Page-level text extractions
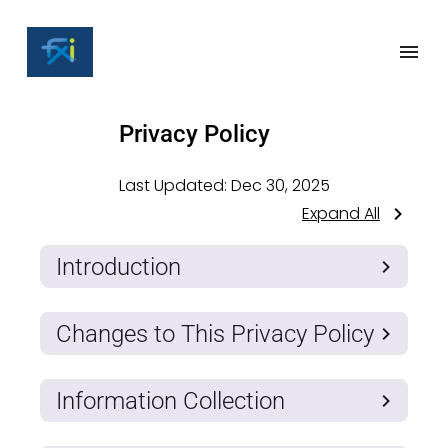
Privacy Policy
Last Updated:
Dec 30, 2025
Expand All
Introduction
Changes to This Privacy Policy
Information Collection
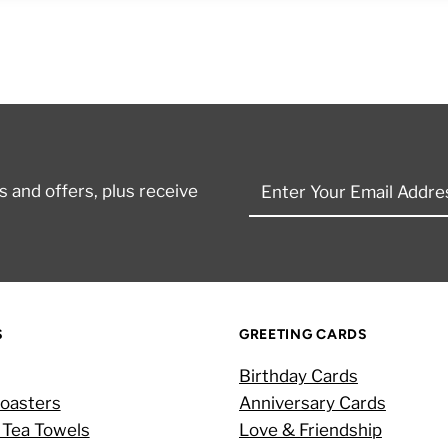
Enter
 and offers, plus receive
Your
Email
Address
S
GREETING CARDS
Birthday Cards
oasters
Anniversary Cards
 Tea Towels
Love & Friendship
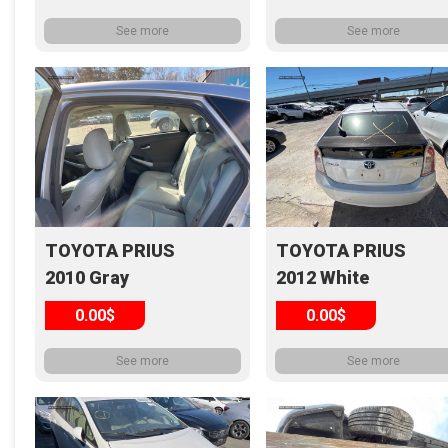
See more
See more
TOYOTA PRIUS
TOYOTA PRIUS
2010 Gray
2012 White
0.00$
0.00$
See more
See more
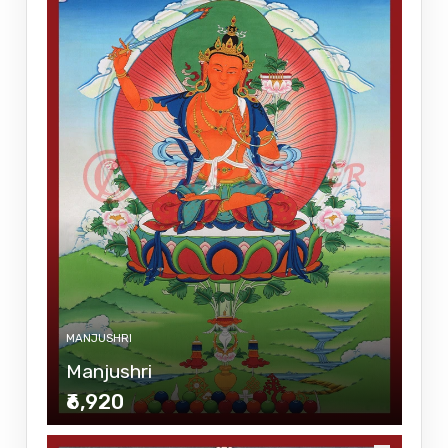
MANJUSHRI
Manjushri
₹6,920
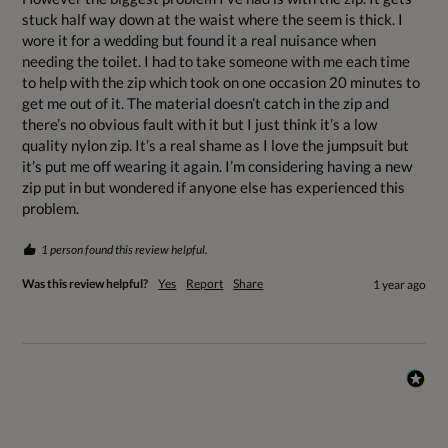
stuck half way down at the waist where the seem is thick. I 
wore it for a wedding but found it a real nuisance when 
needing the toilet. I had to take someone with me each time 
to help with the zip which took on one occasion 20 minutes to 
get me out of it. The material doesn’t catch in the zip and 
there’s no obvious fault with it but I just think it’s a low 
quality nylon zip. It’s a real shame as I love the jumpsuit but 
it’s put me off wearing it again. I’m considering having a new 
zip put in but wondered if anyone else has experienced this 
problem.
1 person found this review helpful.
Was this review helpful?
Yes
Report
Share
1 year ago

§ What needs to be done:
Print exactly, and only, the lines from the line containing "it’s put me" through the final line of the records, both included.

§ Problem solution:
it’s put me off wearing it again. I’m considering having a new 
zip put in but wondered if anyone else has experienced this 
problem.
1 person found this review helpful.
Was this review helpful?
Yes
Report
Share
1 year ago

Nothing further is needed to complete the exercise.